**What the task asks:** The response should be the records below, repeated exactly, with each picture left out.

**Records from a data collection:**
------
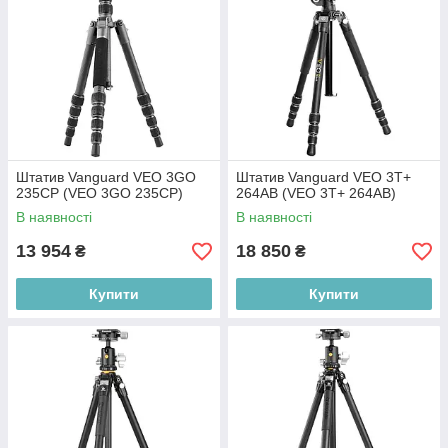
Штатив Vanguard VEO 3GO
Штатив Vanguard VEO 3T+
235CP (VEO 3GO 235CP)
264AB (VEO 3T+ 264AB)
В наявності
В наявності
13 954
18 850
₴
₴
Купити
Купити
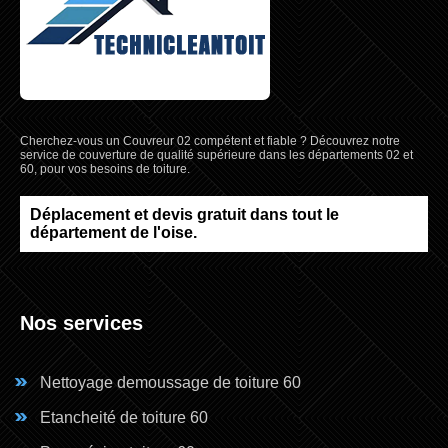
Cherchez-vous un
Couvreur 02
compétent et fiable ? Découvrez notre
service de couverture de qualité supérieure dans les départements 02 et
60, pour vos besoins de toiture.
Déplacement et devis gratuit dans tout le
département de l'oise.
Nos services
Nettoyage demoussage de toiture 60
Etancheité de toiture 60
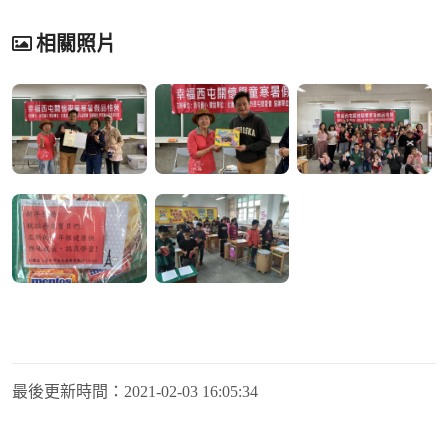
相關照片
最後更新時間：
2021-02-03 16:05:34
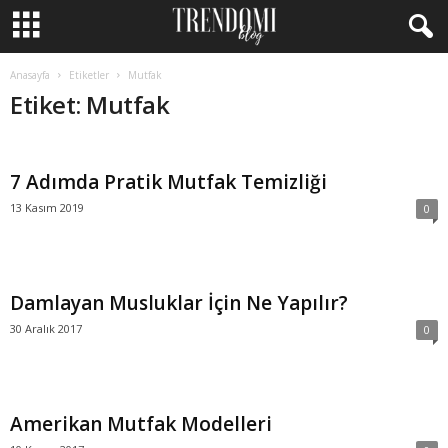
Anasayfa
Etiketler
Mutfak
Etiket: Mutfak
7 Adımda Pratik Mutfak Temizliği
13 Kasım 2019
0
Damlayan Musluklar İçin Ne Yapılır?
30 Aralık 2017
0
Amerikan Mutfak Modelleri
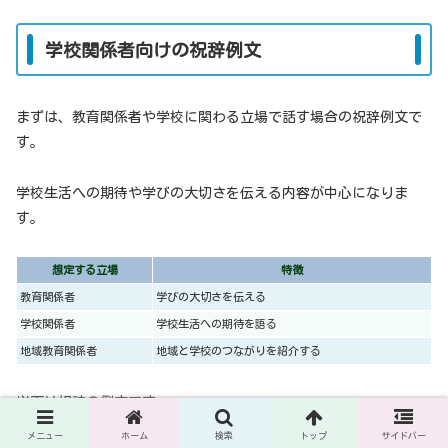
学校関係者向けの祝辞例文
まずは、教育関係者や学校に関わる立場で話す場合の祝辞例文で
す。
学校生活への期待や学びの大切さを伝える内容が中心になりま
す。
想定する立場
特徴
教育関係者
学びの大切さを伝える
学校関係者
学校生活への期待を語る
地域教育関係者
地域と学校のつながりを紹介する
以下は祝辞の例文です。
メニュー
ホーム
検索
トップ
サイドバー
------
**Task output:**
Штатив Vanguard VEO 3GO
Штатив Vanguard VEO 3T+
235CP (VEO 3GO 235CP)
264AB (VEO 3T+ 264AB)
В наявності
В наявності
13 954
18 850
₴
₴
Купити
Купити
Cherchez-vous un
Couvreur 02
compétent et fiable ? Découvrez notre
service de couverture de qualité supérieure dans les départements 02 et
60, pour vos besoins de toiture.
Déplacement et devis gratuit dans tout le
département de l'oise.
Nos services
Nettoyage demoussage de toiture 60
Etancheité de toiture 60
相關照片
最後更新時間：
2021-02-03 16:05:34
Anasayfa
Etiketler
Mutfak
Etiket: Mutfak
7 Adımda Pratik Mutfak Temizliği
13 Kasım 2019
0
Damlayan Musluklar İçin Ne Yapılır?
30 Aralık 2017
0
Amerikan Mutfak Modelleri
学校関係者向けの祝辞例文
まずは、教育関係者や学校に関わる立場で話す場合の祝辞例文で
す。
学校生活への期待や学びの大切さを伝える内容が中心になりま
す。
想定する立場
特徴
教育関係者
学びの大切さを伝える
学校関係者
学校生活への期待を語る
地域教育関係者
地域と学校のつながりを紹介する
以下は祝辞の例文です。
メニュー
ホーム
検索
トップ
サイドバー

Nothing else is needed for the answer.